Chip manufacturers have not been able to switch their wafer fabs off fast enough and excess semiconductor stockpiles in the global electronics supply chain are likely to nearly triple in the fourth quarter, according to market research company iSuppli Corp. (El Segundo, Calif.)
In the fourth quarter of 2008, excess semiconductor inventories could increase to $10.2 billion in value, up from $3.8 billion at the end of the third quarter. At the beginning of the dot.com bust, iSuppli measured $13.4 billion in excess inventory, which took two years to work down to manageable levels.
The current inventory build-up is due to a sudden collapse in demand at the end of Q3. The near-tripling of inventory is having an impact on semiconductor pricing, revenue and profitability and is likely to delay the semiconductor industry's recovery when demand rebounds, iSuppli said.

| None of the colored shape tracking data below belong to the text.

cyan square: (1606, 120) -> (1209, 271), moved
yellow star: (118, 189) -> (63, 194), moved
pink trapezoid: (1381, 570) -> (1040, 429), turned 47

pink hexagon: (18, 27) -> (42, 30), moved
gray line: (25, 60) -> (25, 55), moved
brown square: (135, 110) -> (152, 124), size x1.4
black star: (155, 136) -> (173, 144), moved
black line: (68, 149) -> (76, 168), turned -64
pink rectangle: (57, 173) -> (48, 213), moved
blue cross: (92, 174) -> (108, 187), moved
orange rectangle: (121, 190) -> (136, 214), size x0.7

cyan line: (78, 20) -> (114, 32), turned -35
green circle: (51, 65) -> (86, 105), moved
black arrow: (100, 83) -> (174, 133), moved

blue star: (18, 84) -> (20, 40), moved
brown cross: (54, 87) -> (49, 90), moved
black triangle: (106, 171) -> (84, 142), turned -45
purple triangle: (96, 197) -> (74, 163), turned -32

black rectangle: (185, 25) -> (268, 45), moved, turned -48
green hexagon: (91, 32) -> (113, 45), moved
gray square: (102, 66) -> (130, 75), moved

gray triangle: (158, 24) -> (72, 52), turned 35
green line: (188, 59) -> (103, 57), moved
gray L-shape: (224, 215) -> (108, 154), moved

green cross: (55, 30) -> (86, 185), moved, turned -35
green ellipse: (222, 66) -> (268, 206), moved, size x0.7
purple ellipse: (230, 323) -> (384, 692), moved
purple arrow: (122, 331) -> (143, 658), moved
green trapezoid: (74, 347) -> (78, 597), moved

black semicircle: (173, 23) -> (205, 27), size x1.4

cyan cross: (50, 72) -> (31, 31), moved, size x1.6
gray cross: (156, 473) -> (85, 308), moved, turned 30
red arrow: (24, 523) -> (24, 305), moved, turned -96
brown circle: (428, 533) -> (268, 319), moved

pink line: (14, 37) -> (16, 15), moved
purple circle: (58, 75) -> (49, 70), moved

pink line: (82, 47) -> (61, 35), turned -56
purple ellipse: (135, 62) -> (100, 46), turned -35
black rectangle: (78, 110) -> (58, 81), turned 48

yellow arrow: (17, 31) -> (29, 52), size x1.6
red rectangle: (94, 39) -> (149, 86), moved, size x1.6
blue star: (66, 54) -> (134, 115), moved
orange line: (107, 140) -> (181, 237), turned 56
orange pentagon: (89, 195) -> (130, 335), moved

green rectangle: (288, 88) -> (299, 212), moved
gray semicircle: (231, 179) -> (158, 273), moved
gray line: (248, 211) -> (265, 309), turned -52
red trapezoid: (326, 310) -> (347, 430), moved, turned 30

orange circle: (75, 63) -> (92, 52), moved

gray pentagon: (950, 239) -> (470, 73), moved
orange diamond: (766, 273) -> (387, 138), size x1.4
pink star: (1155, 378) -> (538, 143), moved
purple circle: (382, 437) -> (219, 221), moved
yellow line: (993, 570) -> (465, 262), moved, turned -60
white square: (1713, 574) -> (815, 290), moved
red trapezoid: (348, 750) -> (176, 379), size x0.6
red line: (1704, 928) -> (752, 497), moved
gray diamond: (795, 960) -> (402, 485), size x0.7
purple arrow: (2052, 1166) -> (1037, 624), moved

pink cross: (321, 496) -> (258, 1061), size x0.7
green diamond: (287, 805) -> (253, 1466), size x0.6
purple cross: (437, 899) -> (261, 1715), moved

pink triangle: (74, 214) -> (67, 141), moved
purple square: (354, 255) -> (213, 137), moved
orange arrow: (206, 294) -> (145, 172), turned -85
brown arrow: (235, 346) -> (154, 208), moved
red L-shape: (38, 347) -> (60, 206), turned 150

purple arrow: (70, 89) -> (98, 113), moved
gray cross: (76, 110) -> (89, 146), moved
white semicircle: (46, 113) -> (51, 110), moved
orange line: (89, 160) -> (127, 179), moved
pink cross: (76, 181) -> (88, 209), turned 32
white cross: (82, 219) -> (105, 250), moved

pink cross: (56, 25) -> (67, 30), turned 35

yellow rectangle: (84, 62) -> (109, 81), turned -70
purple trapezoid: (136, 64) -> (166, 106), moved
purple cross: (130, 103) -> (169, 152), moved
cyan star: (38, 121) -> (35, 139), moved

For most of the period since the dot-com recovery, more than 80 percent of excess semiconductor inventories have been on the shelves of chip suppliers. This is set to change in Q4, with $4.23 billion or 41.5 percent of the excess inventory now being held downstream of the semiconductor suppliers. This will result in at least 2 percent reduced semiconductor growth in 2009 that has not been factored into most people's forecasts, iSuppli said.
The near-tripling of excess semiconductor inventory throughout the electronics supply chain in the fourth quarter will significantly extend the time necessary for the semiconductor industry and contract manufacturers to benefit from any recovery in demand. It also will wipe out several additional percentage points of growth from the semiconductor industry in 2009.